When a line of the records contains "análise", copy it.

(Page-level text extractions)
:::::

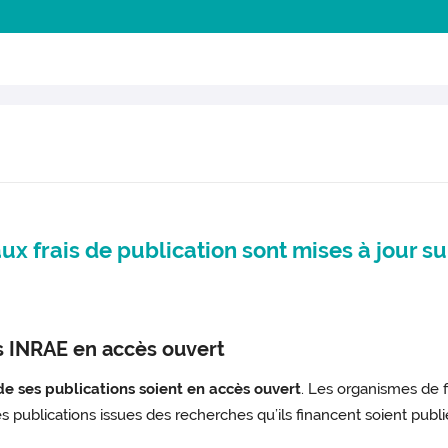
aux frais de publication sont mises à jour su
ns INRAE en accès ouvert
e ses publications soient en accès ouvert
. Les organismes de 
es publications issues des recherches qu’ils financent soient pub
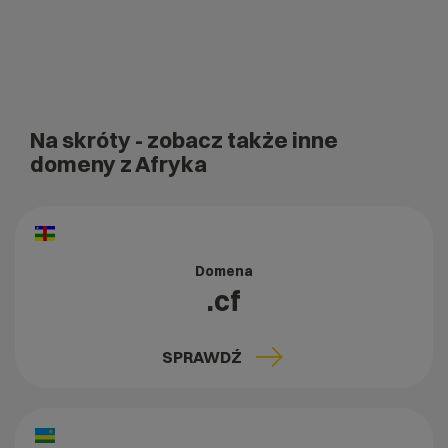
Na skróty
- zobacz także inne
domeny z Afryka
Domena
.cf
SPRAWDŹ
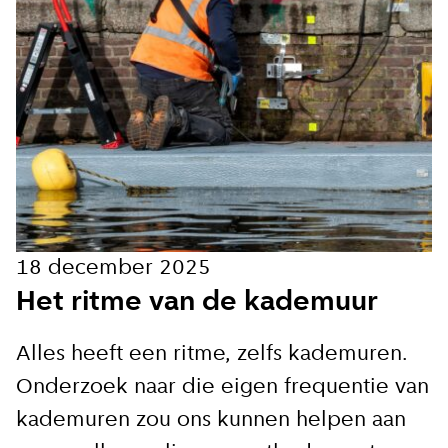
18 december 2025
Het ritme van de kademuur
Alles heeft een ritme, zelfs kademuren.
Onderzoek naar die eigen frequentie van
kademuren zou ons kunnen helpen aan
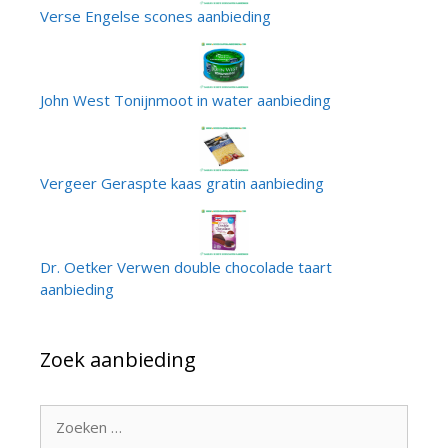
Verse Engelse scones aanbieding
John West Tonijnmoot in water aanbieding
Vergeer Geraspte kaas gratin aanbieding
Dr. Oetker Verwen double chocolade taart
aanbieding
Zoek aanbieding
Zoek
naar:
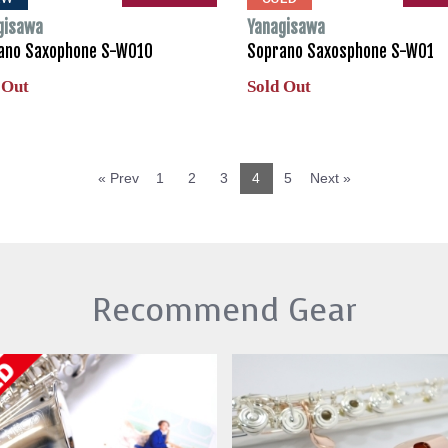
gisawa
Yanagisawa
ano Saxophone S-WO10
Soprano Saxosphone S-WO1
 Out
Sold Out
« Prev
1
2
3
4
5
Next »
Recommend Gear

:::::

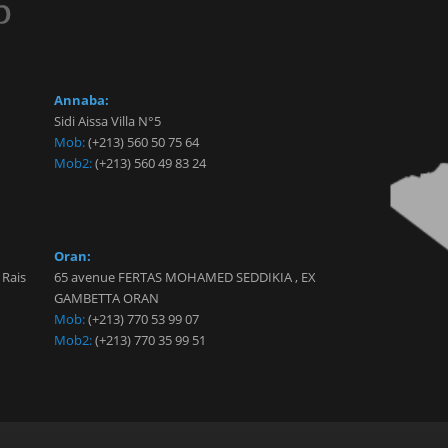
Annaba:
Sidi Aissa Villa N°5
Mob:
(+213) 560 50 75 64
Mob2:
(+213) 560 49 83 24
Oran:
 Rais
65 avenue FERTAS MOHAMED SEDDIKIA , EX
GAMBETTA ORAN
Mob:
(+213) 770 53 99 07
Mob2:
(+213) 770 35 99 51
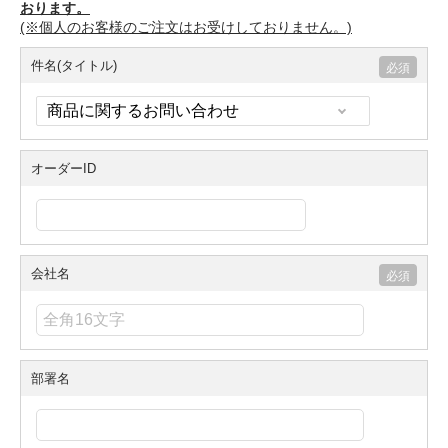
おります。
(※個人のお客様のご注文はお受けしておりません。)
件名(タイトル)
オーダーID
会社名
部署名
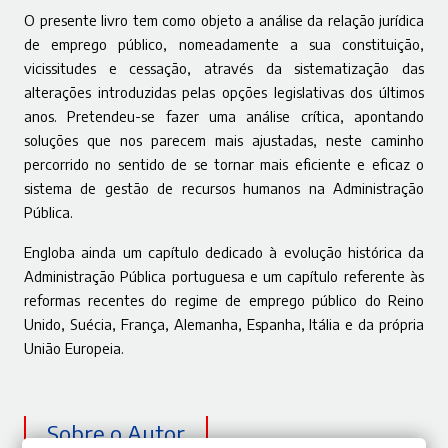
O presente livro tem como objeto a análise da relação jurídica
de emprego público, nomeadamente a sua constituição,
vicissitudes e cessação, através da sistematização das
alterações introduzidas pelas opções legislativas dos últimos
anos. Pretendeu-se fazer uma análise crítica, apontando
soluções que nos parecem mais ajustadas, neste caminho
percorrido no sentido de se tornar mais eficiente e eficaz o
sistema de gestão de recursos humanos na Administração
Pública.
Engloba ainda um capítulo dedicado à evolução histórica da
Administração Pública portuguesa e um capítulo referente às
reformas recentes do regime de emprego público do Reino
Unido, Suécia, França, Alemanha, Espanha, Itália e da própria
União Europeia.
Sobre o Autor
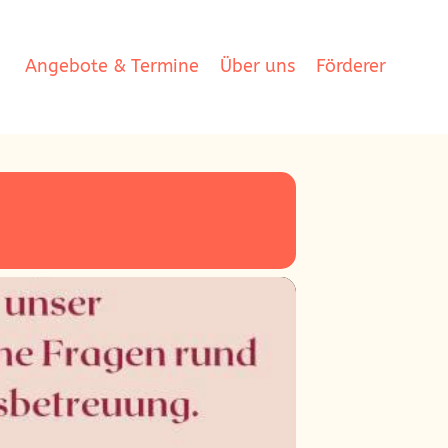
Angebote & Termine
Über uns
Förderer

:::::

● Exercise result
O presente livro tem como objeto a análise da relação jurídica
anos. Pretendeu-se fazer uma análise crítica, apontando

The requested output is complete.